Several months ago, Subcoin, a Rust Bitcoin Full Node implementation, received a grant from the Web3 Foundation as a showcase of the polkadot-sdk
framework. The project aimed to implement a decentralized Bitcoin fast sync mechanism, enabling Bitcoin users to quickly sync with the network tip by directly downloading the Bitcoin state (UTXO set) from the Subcoin P2P network in a decentralized manner.
However, limitations in the Substrate framework prevented the realization of this vision. The primary issue was Substrate's inability to import large states (several gigabytes or more) downloaded during state sync without encountering Out-of-Memory (OOM) errors. As a result, we could only demonstrate the Bitcoin fast sync functionality by syncing to an intermediate block height, falling short of the original objective.
Since completing the Subcoin w3f grant, I have been actively working to address the challenges related to state sync. Through extensive investigation, we identified the root cause of the OOM issue: Substrate attempts to construct the entire trie in memory during the state import process (Issue #5053).
With guidance from the polkadot-sdk
maintainers, a rough plan to resolve the OOM issue and introduce persistent state sync support has been formulated. Preliminary efforts have already yielded encouraging results, laying the groundwork for a comprehensive solution.
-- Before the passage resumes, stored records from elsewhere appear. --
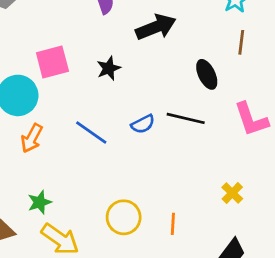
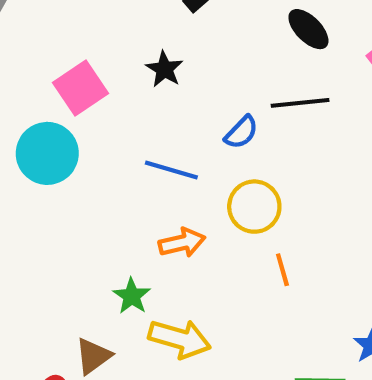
orange arrow: (32, 138) -> (182, 243), moved, turned -112
yellow circle: (124, 217) -> (254, 207), moved
orange line: (173, 224) -> (282, 270), moved

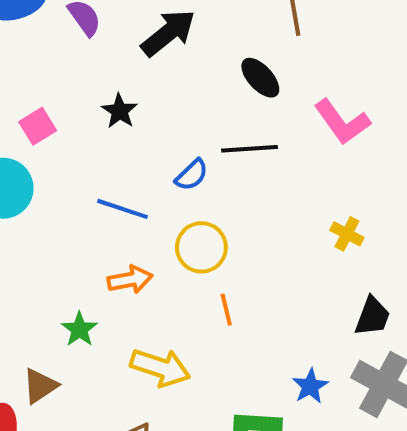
pink square: (81, 88) -> (38, 126), size x0.7
yellow arrow: (180, 339) -> (160, 368), moved

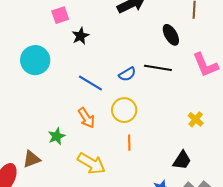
black star: (120, 111) -> (80, 36), moved
pink square: (38, 126) -> (60, 15), moved
orange arrow: (130, 280) -> (86, 118), turned 55
black trapezoid: (372, 316) -> (182, 160), moved

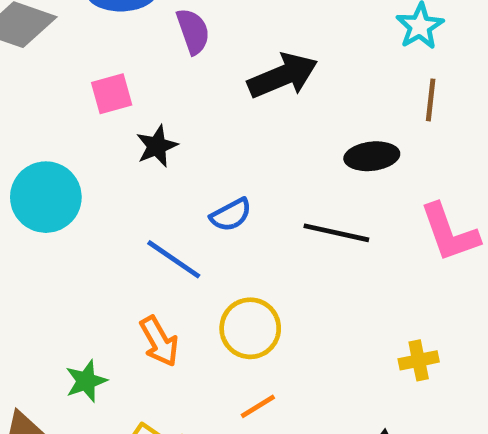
black ellipse: (171, 35) -> (372, 156), turned -70
blue semicircle: (127, 74) -> (231, 215), moved
yellow cross: (196, 119) -> (419, 360), turned 35
orange line: (129, 143) -> (258, 406), turned 56

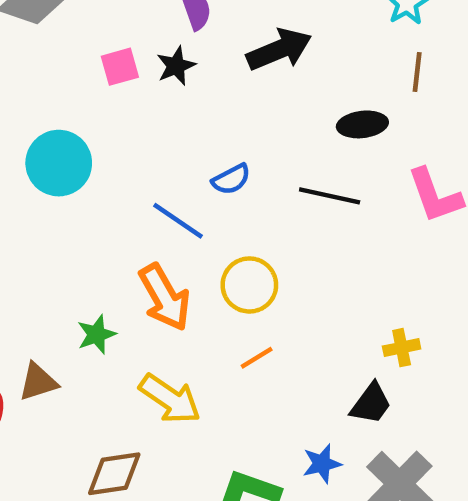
black star: (157, 146) -> (176, 66), moved
orange arrow: (159, 341) -> (165, 297), size x1.4
yellow cross: (419, 360) -> (402, 348), moved

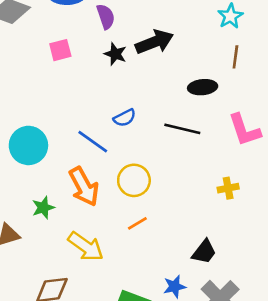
black star: (176, 66) -> (115, 54), moved, turned -30
cyan circle: (59, 163) -> (28, 145), moved
yellow cross: (402, 348) -> (228, 188), moved

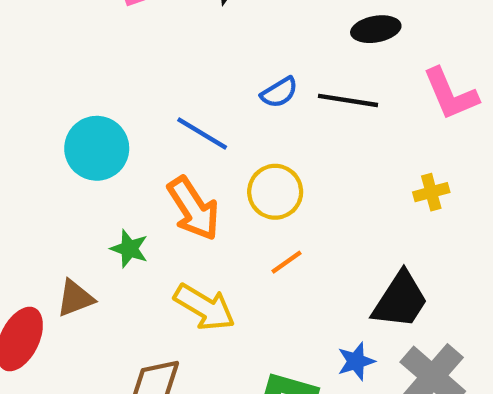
blue semicircle: (125, 118) -> (279, 92), moved
green star: (43, 208) -> (129, 249), turned -30
black trapezoid: (204, 252) -> (400, 300), size x1.4

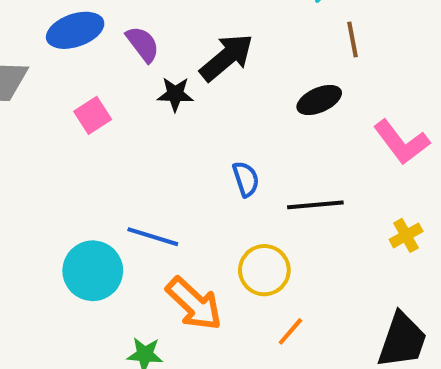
blue semicircle: (279, 92) -> (246, 179), turned -63
black line: (348, 100) -> (315, 205), moved
blue line: (202, 133) -> (153, 237), moved

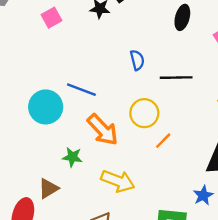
black ellipse: (319, 100) -> (182, 17), turned -55
orange line: (290, 331) -> (163, 141), moved

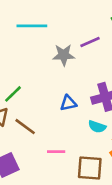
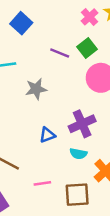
purple line: (90, 42) -> (60, 53), moved, turned 54

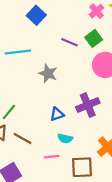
gray star: (36, 89) -> (48, 73), turned 30
cyan semicircle: (78, 154) -> (65, 138), moved

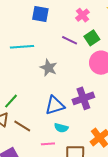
pink cross: (96, 11) -> (82, 15), moved
blue square: (36, 15) -> (40, 14), turned -36
blue triangle: (57, 114) -> (55, 105), size x1.5

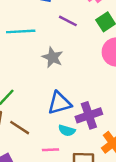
purple line: (70, 40) -> (68, 21), moved
purple cross: (83, 98) -> (89, 115), moved

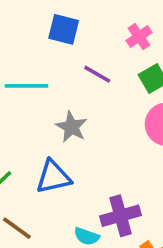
blue triangle: (59, 103) -> (53, 177), moved

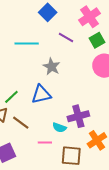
blue square: (64, 29) -> (48, 12), turned 30
pink cross: (139, 37) -> (90, 17), size x1.5

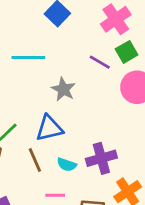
purple line: (66, 37) -> (100, 62), moved
brown line: (21, 123) -> (35, 160), moved, turned 30
cyan semicircle: (59, 128) -> (67, 165), moved

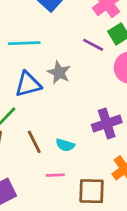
blue triangle: (49, 128) -> (28, 84), moved
purple cross: (101, 158) -> (107, 124), moved

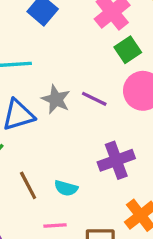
purple line: (93, 45) -> (94, 99), moved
Based on the progress made so far, I submitted a follow-up grant proposal to the w3f grants program. However, after careful consideration, the reviewers recommended the treasury funding route to better support this work (https://github.com/w3f/Grants-Program/pull/2436#issuecomment-2479329146).
The current fast sync feature in Substrate suffers from significant limitations, making it unusable or impractical in certain scenarios:
OOM issue on importing the large state:
Substrate fails to import states downloaded via state sync due to the OOM issue when the chain state is large. This limitation affects not only Subcoin but any project using Substrate, including Polkadot itself. For example, the Astar network has already encountered this issue (Issue #5053).
Lack of persistent state sync support:
State sync in Substrate currently lacks the ability to persist partial progress, requiring the entire process to restart in case of interruptions.
These challenges must be addressed to unlock the full potential of Substrate's advanced sync strategies, including warp sync and fast sync, particularly for projects with large chain states.
Additional Notes
In addition to the above issues, I have identified and addressed several other fast sync-related bugs during my work, with some fixes already implemented and others still in progress. These improvements aim to enhance the overall reliability and functionality of Substrate's sync mechanisms.
The goal of this proposal is to enhance Substrate's capabilities by addressing the key state sync obstacles listed in Subcoin Issue #56. Specifically, this work will focus on resolving the OOM issue and implementing persistent state sync, ensuring that Substrate-based projects can reliably utilize advanced synchronization strategies, regardless of chain state size.